The slightly tart buttermilk in this creamy pasta sauce goes beautifully with the sweet butternut squash. Fresh sage just seals the deal.
- 1 spray(s) cooking spray
- 20 oz uncooked butternut squash, fresh, peeled, cut into 3/4-inch chunks*
- 8 oz uncooked bow tie pasta
- 1/8 tsp table salt, for cooking pasta
- 1 cup(s) low-fat buttermilk
- 1/2 tsp table salt
- 1/2 tsp black pepper, freshly ground, or to taste
- 5 1/3 Tbsp grated Parmesan cheese, Parmigiano Reggiano recommended, divided (1/4 cup plus 4 tsp)
- 3 Tbsp fresh sage, minced
Preheat oven to 375ºF. Coat a baking sheet with cooking spray.
Place squash on prepared baking sheet and roast until tender and starting to caramelize, about 25 to 30 minutes.**
Bring a large pot of salted water to a boil.

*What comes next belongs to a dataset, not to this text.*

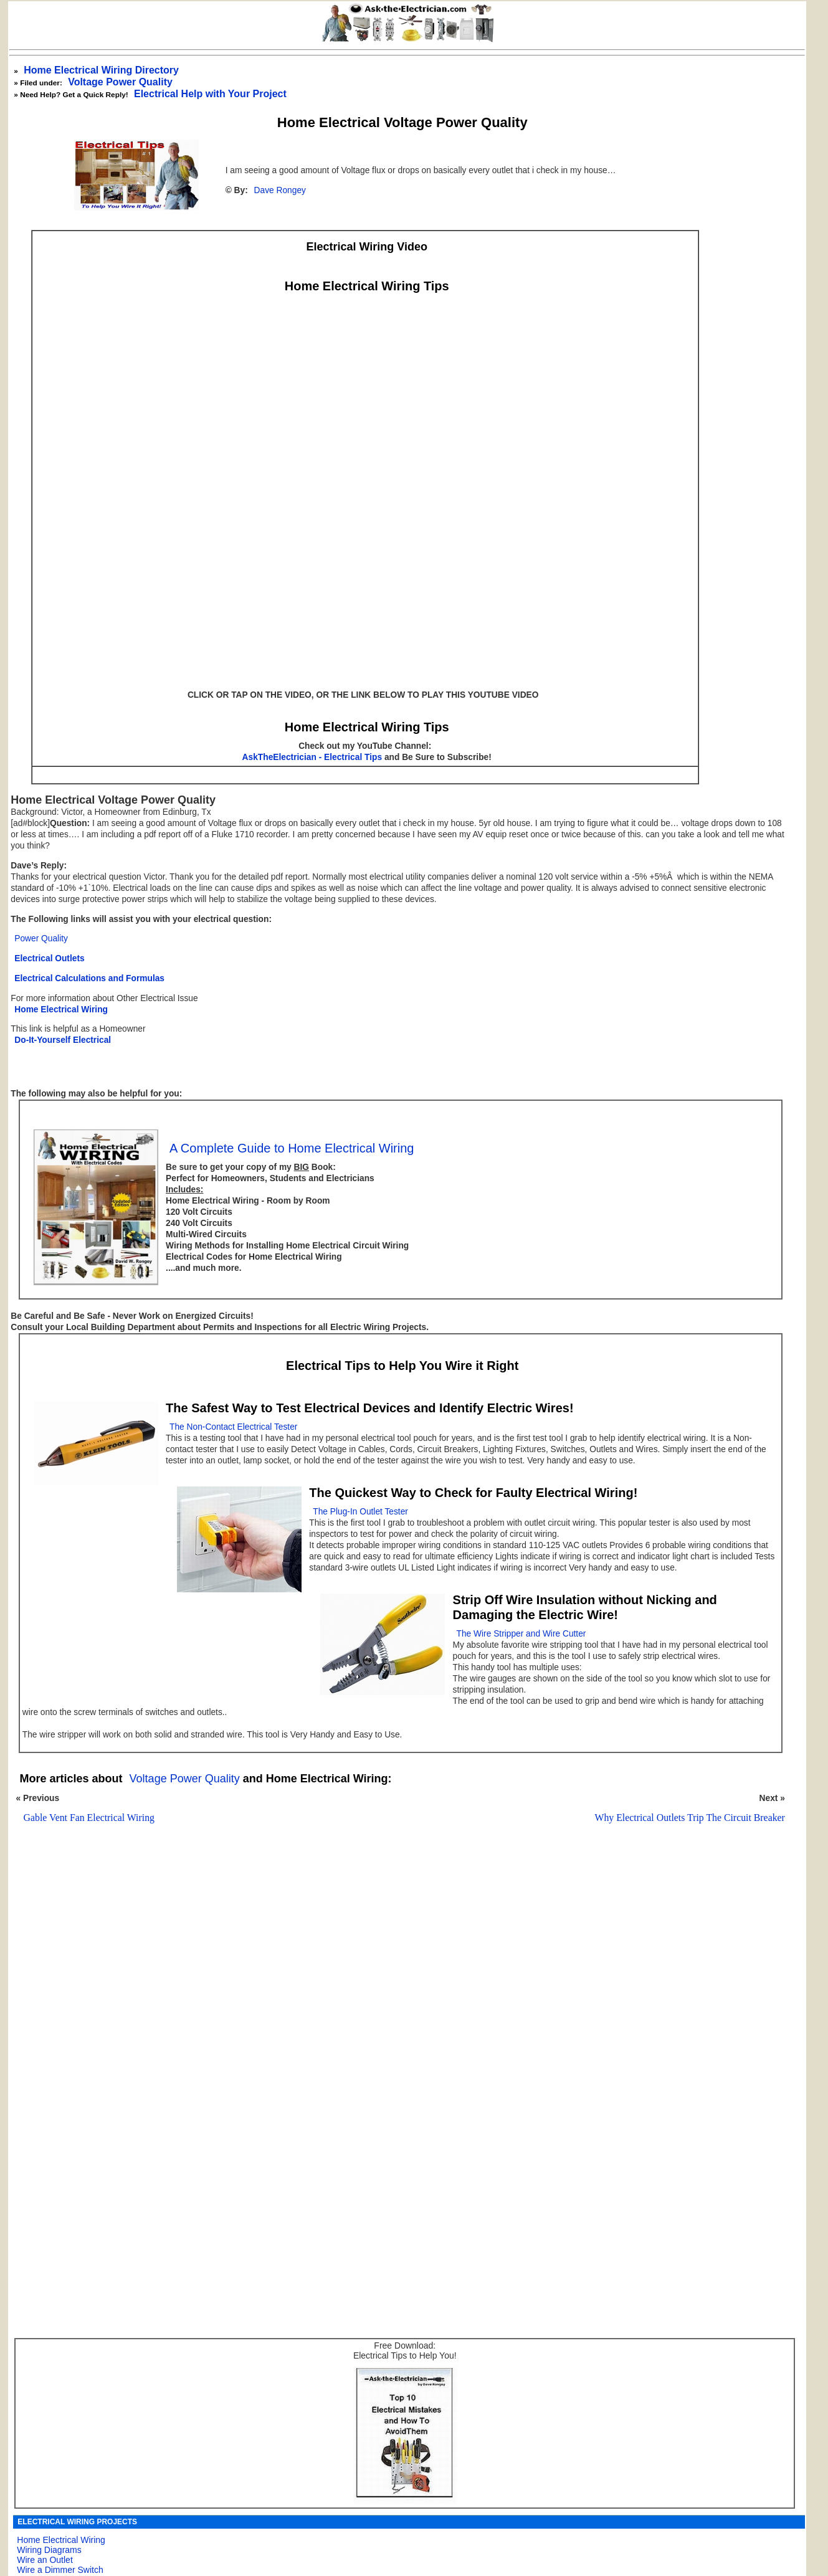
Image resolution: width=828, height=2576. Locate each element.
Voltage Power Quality (120, 82)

After squash has been roasting for about 15 minutes, cook pasta according to package directions; drain and return to pot.
Add squash, buttermilk, salt and pepper to pot; toss over low heat to warm through, about 1 minute. Remove from heat and add 1/4 cup of Parmesan cheese and sage; toss to mix and coat.
Spoon about 1 1/2 cups of pasta into each of 4 serving bowls; top each with 1 teaspoon of remaining Parmesan cheese and serve immediately.
- *We used a 20 ounce bag of fresh, peeled squash to help streamline the recipe’s preparation but you can peel and cube a 1 1/2 pound squash yourself if you prefer. **You can microwave the squash instead of roasting it: Put squash in a shallow microwave-safe baking dish or container with 1/4 cup of water. Cover and microwave until tender, about 10 minutes; drain. If you don’t like sage, this recipe is also delicious with fresh basil or chives. This dish does not reheat well. We recommend you make it just before you’re ready to serve it.